• LISTED ENTRIES
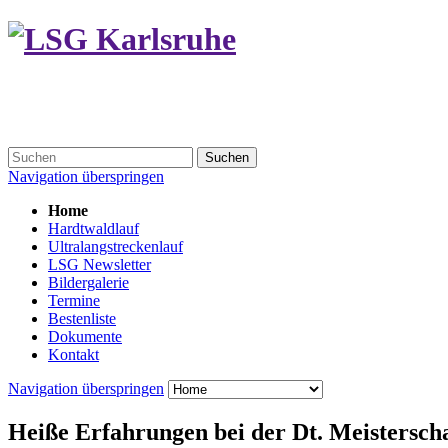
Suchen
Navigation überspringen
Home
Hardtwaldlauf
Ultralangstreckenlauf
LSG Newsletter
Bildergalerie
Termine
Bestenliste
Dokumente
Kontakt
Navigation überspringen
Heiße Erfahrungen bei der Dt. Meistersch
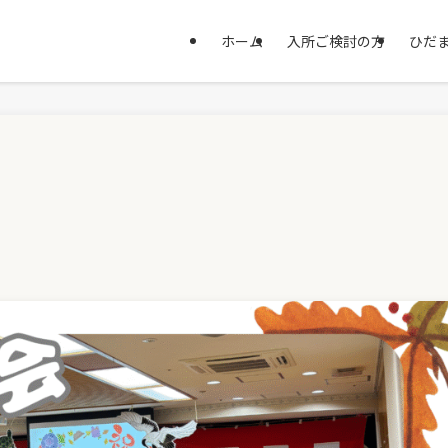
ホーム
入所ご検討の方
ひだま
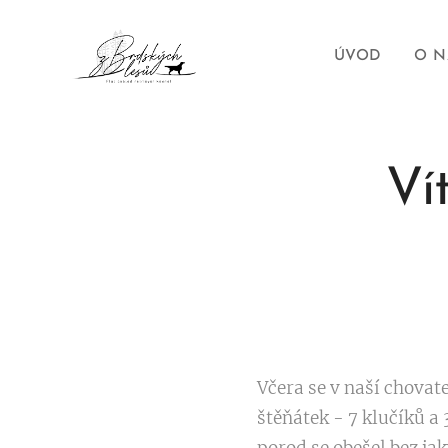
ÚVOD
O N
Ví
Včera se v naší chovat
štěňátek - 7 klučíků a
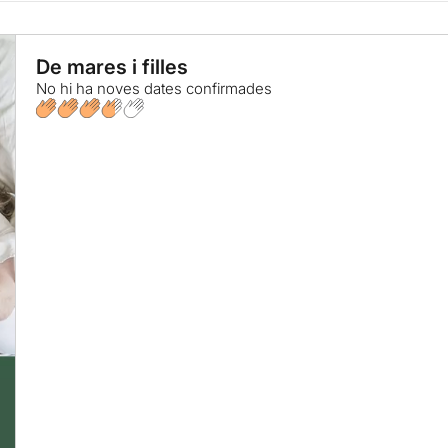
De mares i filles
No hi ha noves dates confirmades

• ACTION ITEM
Only the lines from the line with "LSG Newsletter" through the end of the entries above, copied exactly and with both ends included, belong in the response; the pictures do not.

• SOLUTION FOR THIS TASK
LSG Newsletter
Bildergalerie
Termine
Bestenliste
Dokumente
Kontakt
Navigation überspringen
Heiße Erfahrungen bei der Dt. Meistersch
ホーム
入所ご検討の方
ひだま
ÚVOD
O N
Ví
Včera se v naší chovat
štěňátek - 7 klučíků a
De mares i filles
No hi ha noves dates confirmades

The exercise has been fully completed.